Top of SUPPLIED DATA

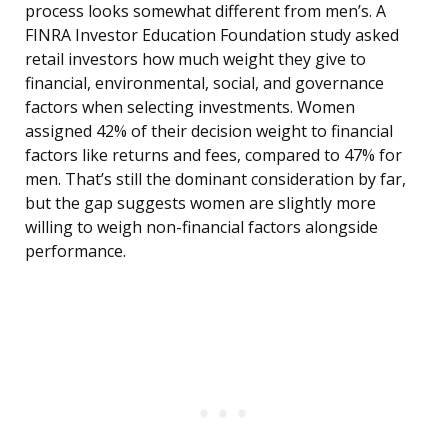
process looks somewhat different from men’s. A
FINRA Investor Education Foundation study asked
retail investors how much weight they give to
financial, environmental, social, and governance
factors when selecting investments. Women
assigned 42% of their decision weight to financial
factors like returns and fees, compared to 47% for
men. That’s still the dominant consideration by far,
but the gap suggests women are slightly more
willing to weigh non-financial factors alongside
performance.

Bottom of SUPPLIED DATA

-- WHAT YOU SHOULD DO --
Using the data above, return each line that includes the word "financial".

-- EXERCISE RESULT --
financial, environmental, social, and governance
assigned 42% of their decision weight to financial
willing to weigh non-financial factors alongside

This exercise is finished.